Quandt K, Frech K, Karas H, Wingender E, Werner T
Institut für Säugetiergenetik, GSF-Forschungszentrum für Umwelt und Gesundheit GmbH, Neuherberg, Germany.
Nucleic Acids Res. 1995 Dec 11;23(23):4878-84. doi: 10.1093/nar/23.23.4878.
The identification of potential regulatory motifs in new sequence data is increasingly important for experimental design. Those motifs are commonly located by matches to IUPAC strings derived from consensus sequences. Although this method is simple and widely used, a major drawback of IUPAC strings is that they necessarily remove much of the information originally present in the set of sequences. Nucleotide distribution matrices retain most of the information and are thus better suited to evaluate new potential sites. However, sufficiently large libraries of pre-compiled matrices are a prerequisite for practical application of any matrix-based approach and are just beginning to emerge. Here we present a set of tools for molecular biologists that allows generation of new matrices and detection of potential sequence matches by automatic searches with a library of pre-compiled matrices. We also supply a large library (> 200) of transcription factor binding site matrices that has been compiled on the basis of published matrices as well as entries from the TRANSFAC database, with emphasis on sequences with experimentally verified binding capacity. Our search method includes position weighting of the matrices based on the information content of individual positions and calculates a relative matrix similarity. We show several examples suggesting that this matrix similarity is useful in estimating the functional potential of matrix matches and thus provides a valuable basis for designing appropriate experiments.

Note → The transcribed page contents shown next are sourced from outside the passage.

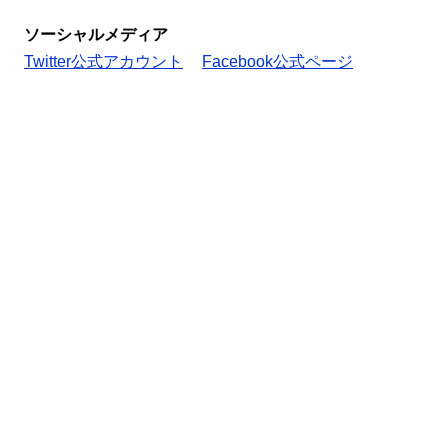
ソーシャルメディア
Twitter公式アカウント
Facebook公式ページ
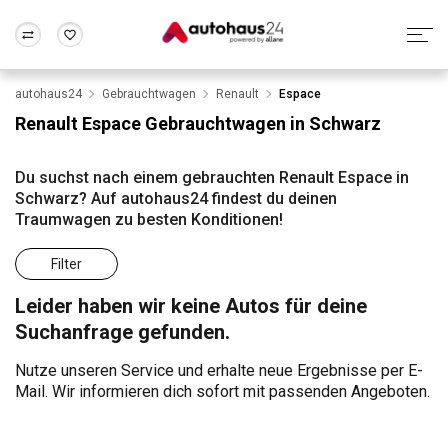
autohaus24
Gebrauchtwagen
Renault
Espace
Zum Antrag
Alle Fragen & Antworten
München
Berlin
Renault Espace Gebrauchtwagen in Schwarz
Wir bewerten dein Auto
Rund um die Inzahlungnahme
Frankfurt
Wuppertal
Du suchst nach einem gebrauchten Renault Espace in
Schwarz? Auf autohaus24 findest du deinen
Traumwagen zu besten Konditionen!
Filter
Leider haben wir keine Autos für deine
Suchanfrage gefunden.
Nutze unseren Service und erhalte neue Ergebnisse per E-
Mail. Wir informieren dich sofort mit passenden Angeboten.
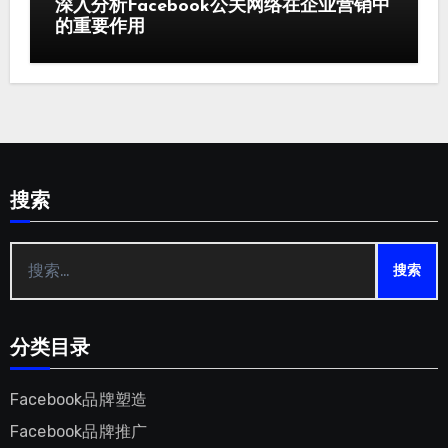
深入分析Facebook公关网络在企业营销中
的重要作用
搜索
搜
索：
分类目录
Facebook品牌塑造
Facebook品牌推广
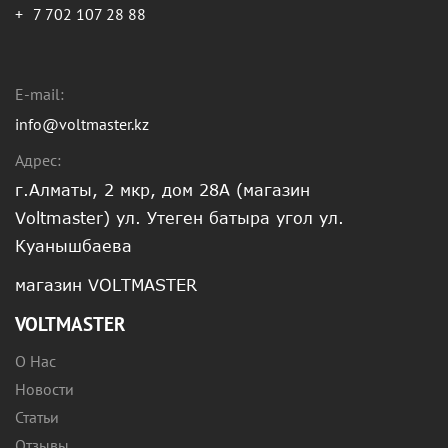
+
7 702 107 28 88
E-mail:
info@voltmaster.kz
Адрес:
г.Алматы, 2 мкр, дом 28А (магазин
Voltmaster) ул. Утеген батыра угол ул.
Куанышбаева
магазин VOLTMASTER
VOLTMASTER
О Нас
Новости
Статьи
Отзывы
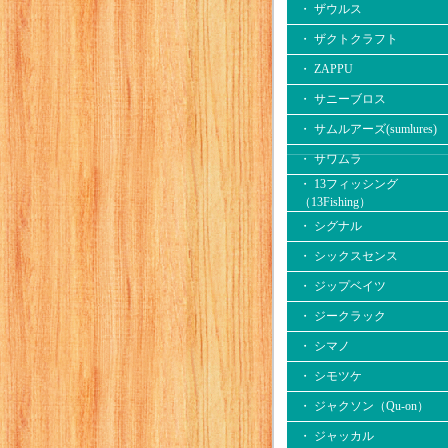
・ ザウルス
・ ザクトクラフト
・ ZAPPU
・ サニーブロス
・ サムルアーズ(sumlures)
・ サワムラ
・ 13フィッシング
（13Fishing）
・ シグナル
・ シックスセンス
・ ジップベイツ
・ ジークラック
・ シマノ
・ シモツケ
・ ジャクソン（Qu-on）
・ ジャッカル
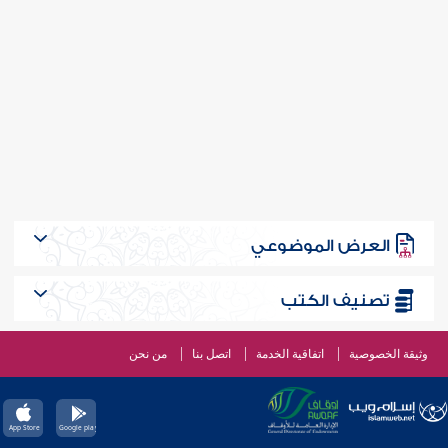
العرض الموضوعي
تصنيف الكتب
وثيقة الخصوصية
اتفاقية الخدمة
اتصل بنا
من نحن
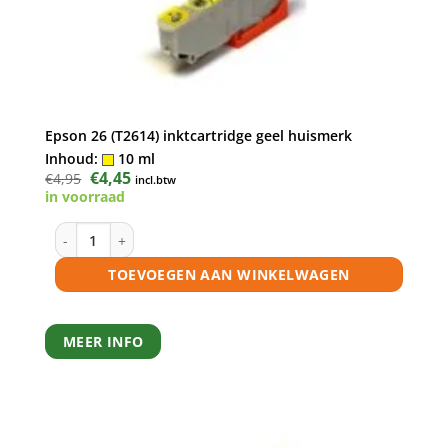
Epson 26 (T2614) inktcartridge geel huismerk
Inhoud:
10 ml
Oorspronkelijke
€
4,45
Huidige
€
4,95
incl.btw
prijs
prijs
in voorraad
was:
is:
€4,95.
€4,45.
l
Epson 26 (T2614) inktcartridge geel huismerk aantal
TOEVOEGEN AAN WINKELWAGEN
MEER INFO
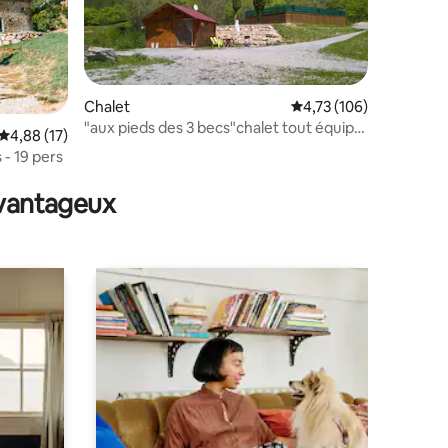
Chalet
Évaluation moyenne sur
4,73 (106)
ntaires : 4,93 sur 5
"aux pieds des 3 becs"chalet tout équipé
Évaluation moyenne sur la base de 17 commentaires : 4,88 sur 5
4,88 (17)
+ piscine
 - 19 pers
avantageux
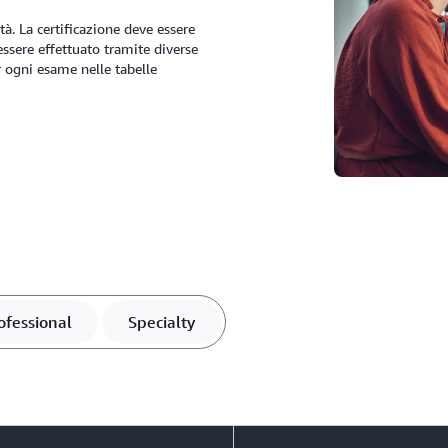
ità. La certificazione deve essere
 essere effettuato tramite diverse
r ogni esame nelle tabelle
ofessional
Specialty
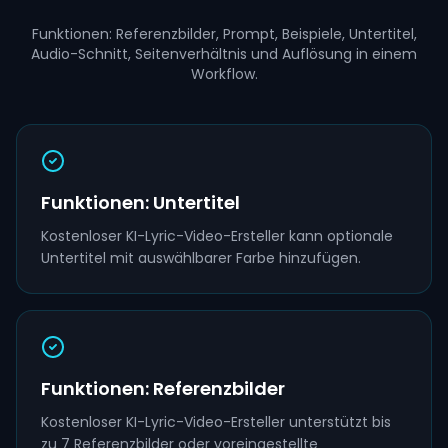
Funktionen: Referenzbilder, Prompt, Beispiele, Untertitel,
Audio-Schnitt, Seitenverhältnis und Auflösung in einem
Workflow.
Funktionen: Untertitel
Kostenloser KI-Lyric-Video-Ersteller kann optionale
Untertitel mit auswählbarer Farbe hinzufügen.
Funktionen: Referenzbilder
Kostenloser KI-Lyric-Video-Ersteller unterstützt bis
zu 7 Referenzbilder oder voreingestellte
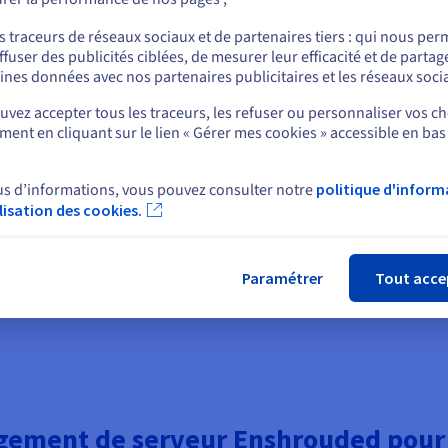
et un hébergement optimisé pour
de la configuration avancée.
ou
s traceurs de réseaux sociaux et de partenaires tiers : qui nous per
ffuser des publicités ciblées, de mesurer leur efficacité et de partag
Rester sur le site actuel
ines données avec nos partenaires publicitaires et les réseaux soci
vez accepter tous les traceurs, les refuser ou personnaliser vos ch
ent en cliquant sur le lien « Gérer mes cookies » accessible en bas
Sélectionner un autre site web
Réseau mondial à faible
us d’informations, vous pouvez consulter notre
politique d'inform
eurs Enshrouded incluent une
Déployez vos serveurs dans des
ilisation des cookies.
Fer
ent conçue pour le trafic UDP.
Choisissez la région la plus pro
 et maintenez la continuité du
maximiser la réactivité en jeu p
Paramétrer
Tout acce
rgement de serveur Enshrouded pour 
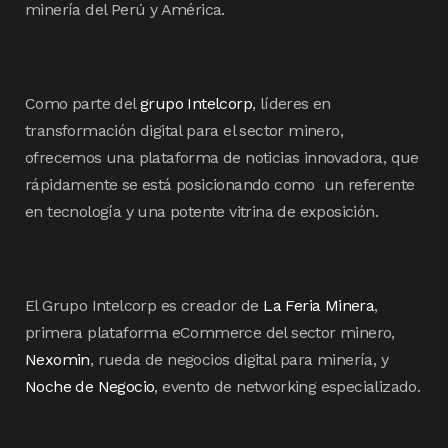
minería del Perú y América.
Como parte del
grupo Intelcorp
, líderes en
transformación digital para el sector minero,
ofrecemos una plataforma de noticias innovadora, que
rápidamente se está posicionando como un referente
en tecnología y una potente vitrina de exposición.
El Grupo Intelcorp es creador de
La Feria Minera
,
primera plataforma eCommerce del sector minero,
Nexomin
, rueda de negocios digital para minería, y
Noche de Negocio
, evento de networking especializado.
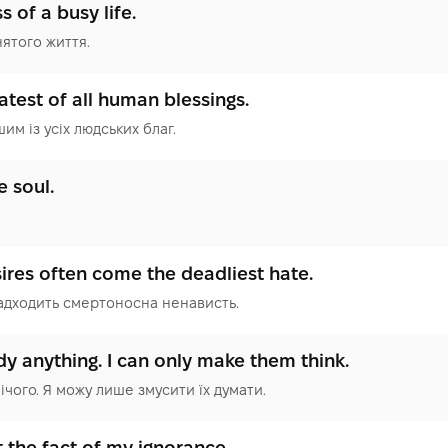
 of a busy life.
ятого життя.
test of all human blessings.
м із усіх людських благ.
e soul.
ires often come the deadliest hate.
адходить смертоносна ненависть.
y anything. I can only make them think.
ічого. Я можу лише змусити їх думати.
 the fact of my ignorance.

在新的序列数据中识别潜在的调控基序对于实验设计越来越重要。这些基序通常通过与源自共有序列的国际纯粹与应用化学联合会(IUPAC)字符串匹配来定位。尽管这种方法简单且被广泛使用,但IUPAC字符串的一个主要缺点是它们必然会去除序列集中原本存在的许多信息。核苷酸分布矩阵保留了大部分信息,因此更适合评估新的潜在位点。然而,足够大的预编译矩阵库是任何基于矩阵的方法实际应用的先决条件,并且才刚刚开始出现。在这里,我们为分子生物学家提供了一套工具,该工具允许生成新的矩阵,并通过使用预编译矩阵库进行自动搜索来检测潜在的序列匹配。我们还提供了一个大型库(> 200个)的转录因子结合位点矩阵,该矩阵是在已发表的矩阵以及TRANSFAC数据库条目的基础上编译而成的,重点是具有经实验验证的结合能力的序列。我们的搜索方法包括基于各个位置的信息含量对矩阵进行位置加权,并计算相对矩阵相似度。我们展示了几个例子,表明这种矩阵相似度在估计矩阵匹配的功能潜力方面很有用,从而为设计适当的实验提供了有价值的基础。